Maybe I do need to read more.  Everyone says if you want to write you need to read, but I know myself well enough to know that probably isn’t going to happen. There are only so many hours in the day, and I’d rather spend them in front of a screen.  It’s time to own my ignorance. I’ve always thought THE FOUNDING FATHERS was more of a written movie than a proper book. If I’m not going to change, then I have to make that work for me. You can’t see a character’s mind in a movie.  You have to judge by their words and actions.  If I do the same, won’t that make my manuscript more exciting?
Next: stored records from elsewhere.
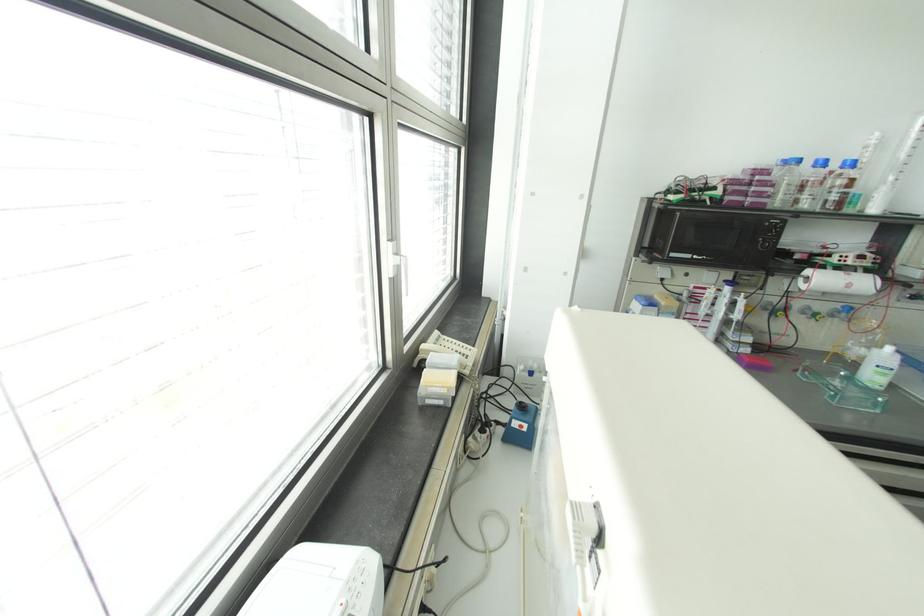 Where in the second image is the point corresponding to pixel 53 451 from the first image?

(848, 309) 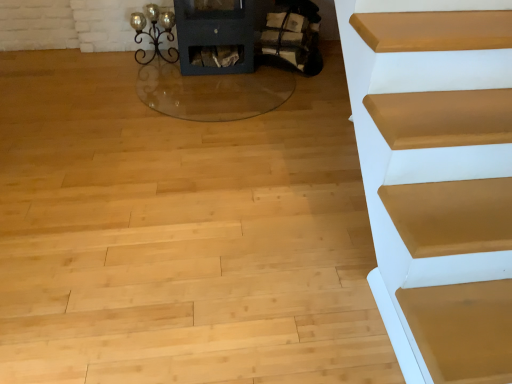 Image resolution: width=512 pixels, height=384 pixels. Identify the location of vacant space in front of wooden logs at center. (285, 95). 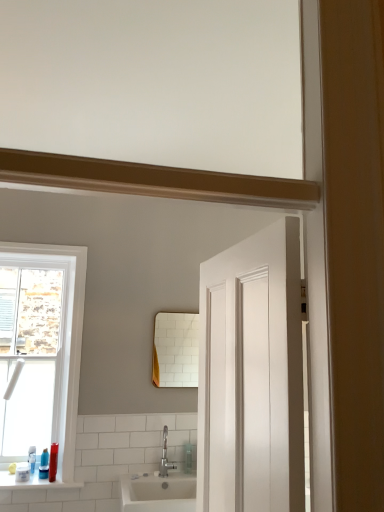 Where is `vacant space in front of silver metallic faucet at lower center`? vacant space in front of silver metallic faucet at lower center is located at coordinates (173, 482). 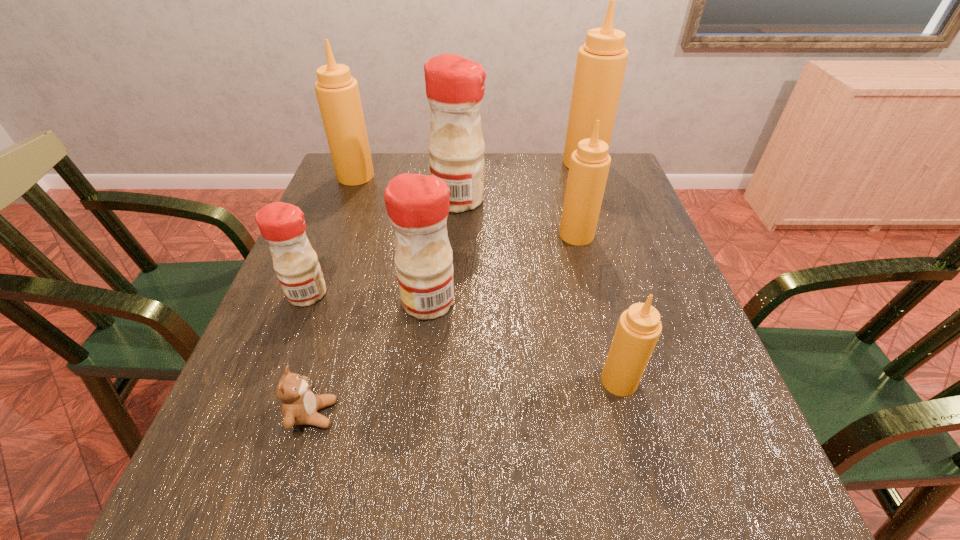 Where is `object at the far left corner`? The image size is (960, 540). object at the far left corner is located at coordinates (337, 92).

Where is `object positioned at the far right corner`? object positioned at the far right corner is located at coordinates (601, 62).

Locate an element on the screen. The height and width of the screenshot is (540, 960). vacant space at the far edge of the desktop is located at coordinates (498, 175).

The image size is (960, 540). In order to click on free space at the near edge of the desktop in this screenshot , I will do point(497,486).

In the image, there is a desktop. At what (x,y) coordinates should I click in order to perform the action: click on vacant region at the left edge. Please return your answer as a coordinate pair (x, y). This screenshot has height=540, width=960. Looking at the image, I should click on (330, 359).

You are a GUI agent. You are given a task and a screenshot of the screen. Output one action in this format:
    pyautogui.click(x=<x>, y=<y>)
    Task: Click on the vacant space at the right edge
    This screenshot has height=540, width=960.
    Given the screenshot: What is the action you would take?
    pyautogui.click(x=602, y=207)

Where is `blank space at the near left corner of the desktop`? blank space at the near left corner of the desktop is located at coordinates 177,519.

Image resolution: width=960 pixels, height=540 pixels. Identify the location of free spot between the second nearest tan condiment and the smallest tan condiment. (598, 308).

Where is `vacant space in between the farthest red condiment and the nearest tan condiment`? vacant space in between the farthest red condiment and the nearest tan condiment is located at coordinates (539, 291).

The height and width of the screenshot is (540, 960). What are the coordinates of `free space between the shortest object and the leftmost tan condiment` in the screenshot? It's located at (334, 295). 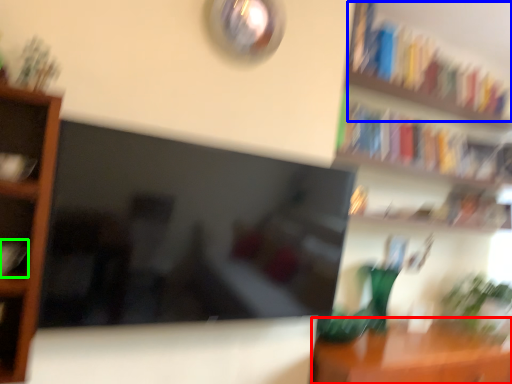 Question: Considering the real-world distances, which object is farthest from table (highlighted by a red box)? book (highlighted by a blue box) or book (highlighted by a green box)?

Choices:
 (A) book
 (B) book

Answer: (B) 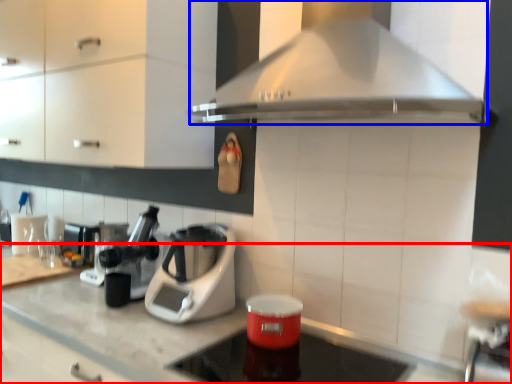 Question: Among these objects, which one is farthest to the camera, countertop (highlighted by a red box) or home appliance (highlighted by a blue box)?

Choices:
 (A) countertop
 (B) home appliance

Answer: (B) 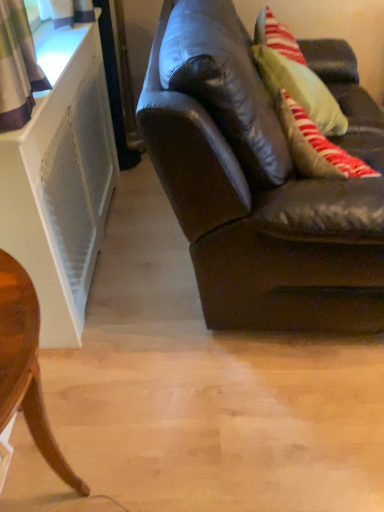 Question: From the image's perspective, is wooden round table at lower left located above or below brown leather couch at right?

Choices:
 (A) below
 (B) above

Answer: (A)

Question: Looking at their shapes, would you say wooden round table at lower left is wider or thinner than brown leather couch at right?

Choices:
 (A) wide
 (B) thin

Answer: (B)

Question: Is wooden round table at lower left spatially inside brown leather couch at right, or outside of it?

Choices:
 (A) inside
 (B) outside

Answer: (B)

Question: In terms of height, does brown leather couch at right look taller or shorter compared to wooden round table at lower left?

Choices:
 (A) short
 (B) tall

Answer: (B)

Question: Based on their sizes in the image, would you say brown leather couch at right is bigger or smaller than wooden round table at lower left?

Choices:
 (A) small
 (B) big

Answer: (B)

Question: Considering their positions, is brown leather couch at right located in front of or behind wooden round table at lower left?

Choices:
 (A) behind
 (B) front

Answer: (A)

Question: Considering the positions of point (223, 214) and point (31, 395), is point (223, 214) closer or farther from the camera than point (31, 395)?

Choices:
 (A) farther
 (B) closer

Answer: (A) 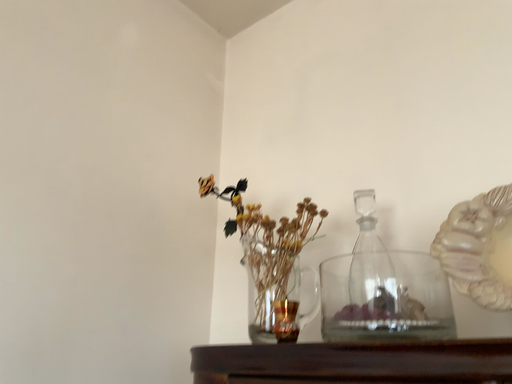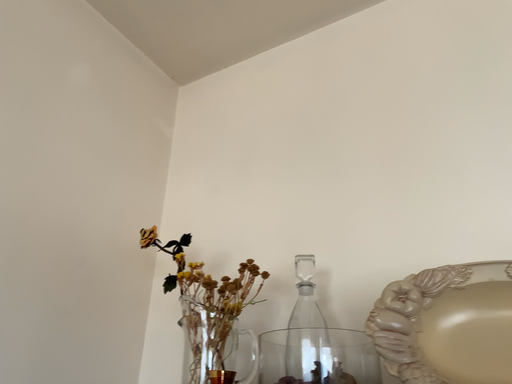 Question: How did the camera likely rotate when shooting the video?

Choices:
 (A) rotated right
 (B) rotated left

Answer: (A) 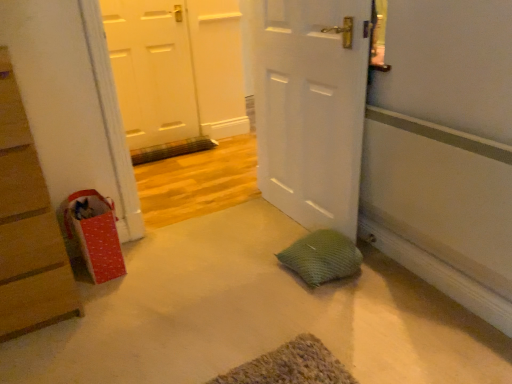 Question: From a real-world perspective, is white matte door at upper left, the first door from the left, physically above green mesh pillow at center?

Choices:
 (A) no
 (B) yes

Answer: (B)

Question: Can you confirm if white matte door at upper left, which is counted as the second door, starting from the right, is taller than green mesh pillow at center?

Choices:
 (A) no
 (B) yes

Answer: (B)

Question: Are white matte door at upper left, acting as the first door starting from the back, and green mesh pillow at center making contact?

Choices:
 (A) no
 (B) yes

Answer: (A)

Question: Can you confirm if white matte door at upper left, the second door viewed from the front, is thinner than green mesh pillow at center?

Choices:
 (A) no
 (B) yes

Answer: (B)

Question: Could you tell me if white matte door at upper left, the first door from the left, is turned towards green mesh pillow at center?

Choices:
 (A) no
 (B) yes

Answer: (B)

Question: From the image's perspective, is white matte door at center, which ranks as the 1th door in right-to-left order, positioned above or below red cardboard chest of drawers at left?

Choices:
 (A) below
 (B) above

Answer: (B)

Question: Is white matte door at center, which appears as the 2th door when viewed from the left, taller or shorter than red cardboard chest of drawers at left?

Choices:
 (A) tall
 (B) short

Answer: (A)

Question: Considering the positions of point (345, 92) and point (0, 172), is point (345, 92) closer or farther from the camera than point (0, 172)?

Choices:
 (A) farther
 (B) closer

Answer: (A)

Question: Relative to red cardboard chest of drawers at left, is white matte door at center, which appears as the 2th door when viewed from the left, in front or behind?

Choices:
 (A) front
 (B) behind

Answer: (B)

Question: From a real-world perspective, is red dotted paper bag at left above or below white matte door at center, the first door in the front-to-back sequence?

Choices:
 (A) below
 (B) above

Answer: (A)

Question: In the image, is red dotted paper bag at left positioned in front of or behind white matte door at center, which appears as the 2th door when viewed from the back?

Choices:
 (A) front
 (B) behind

Answer: (B)

Question: In terms of size, does red dotted paper bag at left appear bigger or smaller than white matte door at center, which appears as the 2th door when viewed from the left?

Choices:
 (A) small
 (B) big

Answer: (A)

Question: In terms of height, does red dotted paper bag at left look taller or shorter compared to white matte door at center, the first door in the front-to-back sequence?

Choices:
 (A) short
 (B) tall

Answer: (A)

Question: In terms of width, does red cardboard chest of drawers at left look wider or thinner when compared to red dotted paper bag at left?

Choices:
 (A) wide
 (B) thin

Answer: (A)

Question: Looking at the image, does red cardboard chest of drawers at left seem bigger or smaller compared to red dotted paper bag at left?

Choices:
 (A) big
 (B) small

Answer: (A) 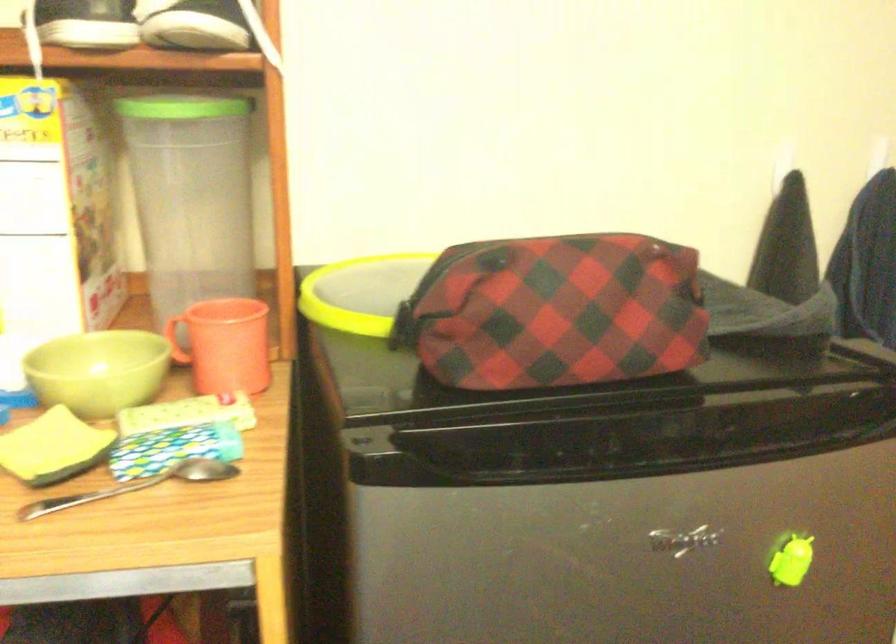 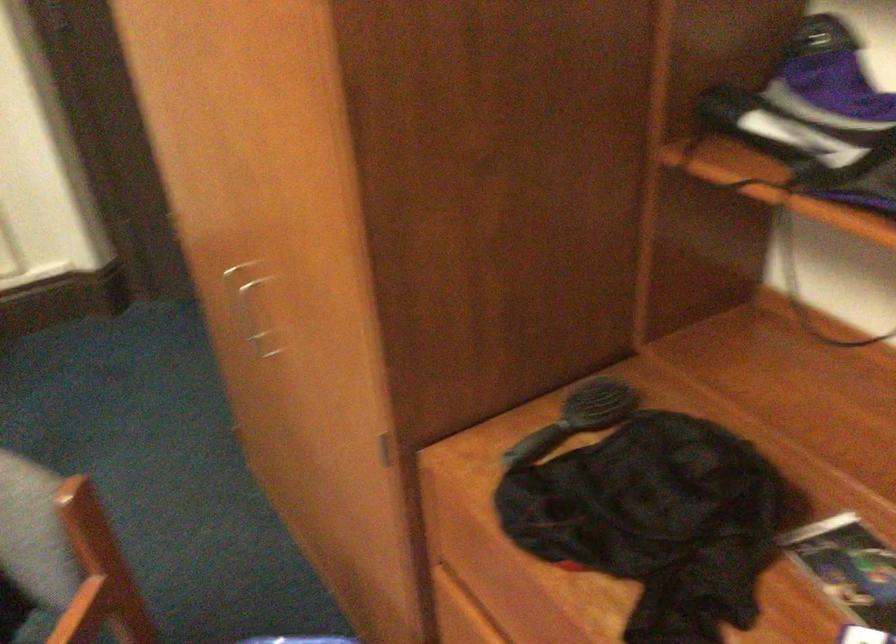 Which direction would the cameraman need to move to produce the second image?

The cameraman walked toward right, backward. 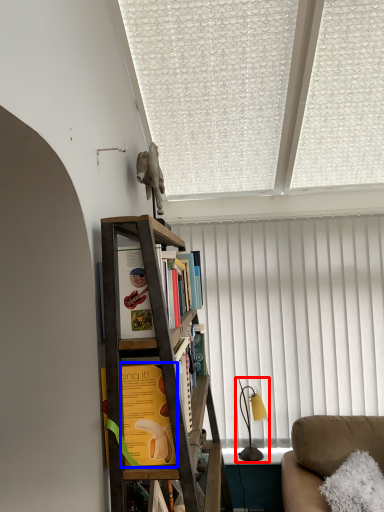 Question: Which object appears farthest to the camera in this image, table lamp (highlighted by a red box) or book (highlighted by a blue box)?

Choices:
 (A) table lamp
 (B) book

Answer: (A) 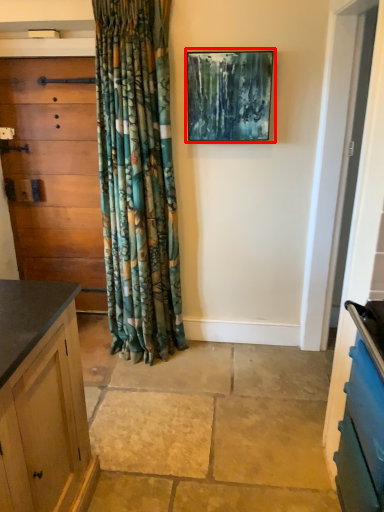 Question: From the image's perspective, what is the correct spatial positioning of picture frame (annotated by the red box) in reference to chest of drawers?

Choices:
 (A) below
 (B) above

Answer: (B) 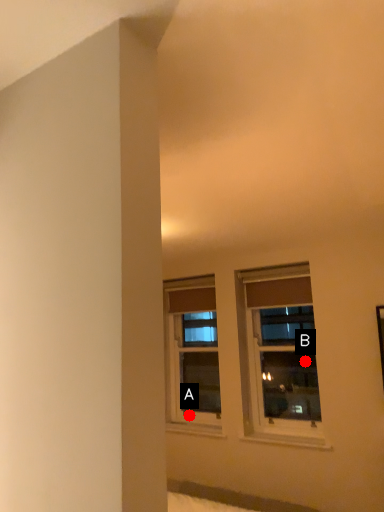 Question: Two points are circled on the image, labeled by A and B beside each circle. Which point is farther to the camera?

Choices:
 (A) A is further
 (B) B is further

Answer: (A) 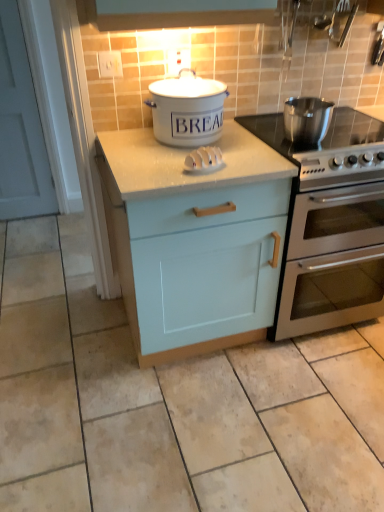 At what (x,y) coordinates should I click in order to perform the action: click on vacant area that is situated to the right of white ceramic bread bin at center, acting as the 1th kitchen appliance starting from the left. Please return your answer as a coordinate pair (x, y). The width and height of the screenshot is (384, 512). Looking at the image, I should click on (248, 144).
ImageImage: From portrait by Charles Osgood, 1841

So here’s the thing: You have to know who you are as a writer. Educational schizophrenia will eventually catch up with you.  I can’t be both Nathaniel Hawthorne and Ian Fleming. Perhaps there is a way to marry the two a bit, but I know now I need more lines like, “Bond’s gun spoke only once”.   That might mean cutting a whole section and going a different way (a painful reality I’ve recently experienced) and it might mean having to get out of the editing frame-of-mind occasionally and getting into a creative one to come up with whole new scenes or new twists on old ones.

But the bottom line is that  the (seemingly endless) revision process has finally taught me to not only accept, but to own who I am and what I’ve written. THE FOUNDING FATHERS is an action-adventure, and it is time I proved it.


Awesome Image: *SHARPWRITER at


3 comments on “Are you Hawthorne or Fleming?

  1. 1WriteWay says:

    Really interesting post. I like how you describe your process in understanding your writing, particularly the tension between your love for movies and older books and how that has affected your writing.

  2. Will Morgan says:

    Thanks for the comment!

    I realize that as an author, I’m an odd duck – a fact that has often made me feel like I’m less of a legitimate writer than others. But I’ve definitely come around to embracing the things that make me different, and I’ve chosen to play to those strengths.